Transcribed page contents
•••••

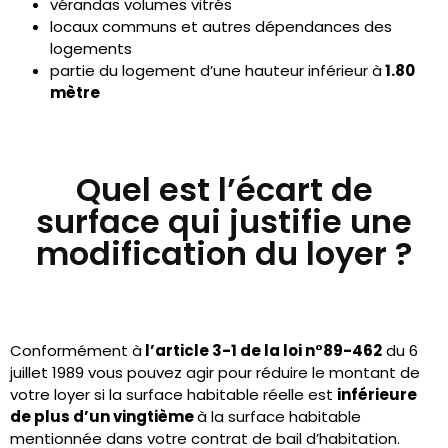
vérandas volumes vitrés
locaux communs et autres dépendances des
logements
partie du logement d’une hauteur inférieur à
1.80
mètre
Quel est l’écart de
surface qui justifie une
modification du loyer ?
Conformément à
l’article 3-1 de la loi n°89-462
du 6
juillet 1989 vous pouvez agir pour réduire le montant de
votre loyer si la surface habitable réelle est
inférieure
de plus d’un vingtième
à la surface habitable
mentionnée dans votre contrat de bail d’habitation.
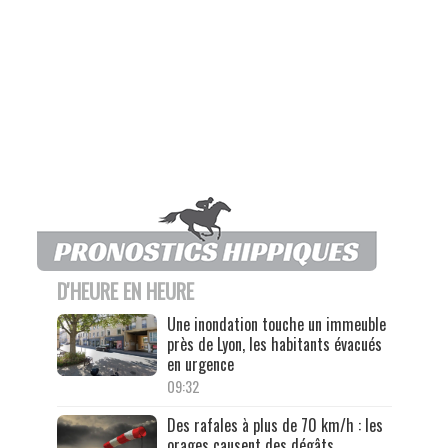
D'HEURE EN HEURE
Une inondation touche un immeuble
près de Lyon, les habitants évacués
en urgence
09:32
Des rafales à plus de 70 km/h : les
orages causent des dégâts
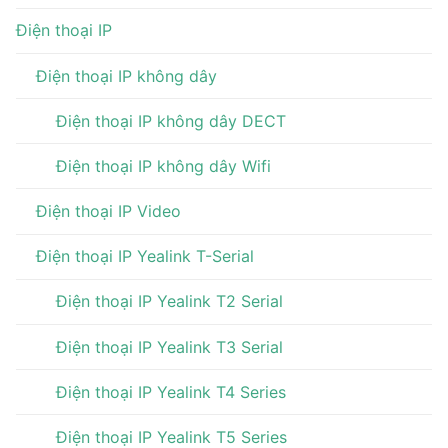
Điện thoại IP
Điện thoại IP không dây
Điện thoại IP không dây DECT
Điện thoại IP không dây Wifi
Điện thoại IP Video
Điện thoại IP Yealink T-Serial
Điện thoại IP Yealink T2 Serial
Điện thoại IP Yealink T3 Serial
Điện thoại IP Yealink T4 Series
Điện thoại IP Yealink T5 Series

•••••

= Assignment =
Please output all of the data exactly as given, omitting any images it holds.

= Written reply =
vérandas volumes vitrés
locaux communs et autres dépendances des
logements
partie du logement d’une hauteur inférieur à
1.80
mètre
Quel est l’écart de
surface qui justifie une
modification du loyer ?
Conformément à
l’article 3-1 de la loi n°89-462
du 6
juillet 1989 vous pouvez agir pour réduire le montant de
votre loyer si la surface habitable réelle est
inférieure
de plus d’un vingtième
à la surface habitable
mentionnée dans votre contrat de bail d’habitation.
D'HEURE EN HEURE
Une inondation touche un immeuble
près de Lyon, les habitants évacués
en urgence
09:32
Des rafales à plus de 70 km/h : les
orages causent des dégâts
Điện thoại IP
Điện thoại IP không dây
Điện thoại IP không dây DECT
Điện thoại IP không dây Wifi
Điện thoại IP Video
Điện thoại IP Yealink T-Serial
Điện thoại IP Yealink T2 Serial
Điện thoại IP Yealink T3 Serial
Điện thoại IP Yealink T4 Series
Điện thoại IP Yealink T5 Series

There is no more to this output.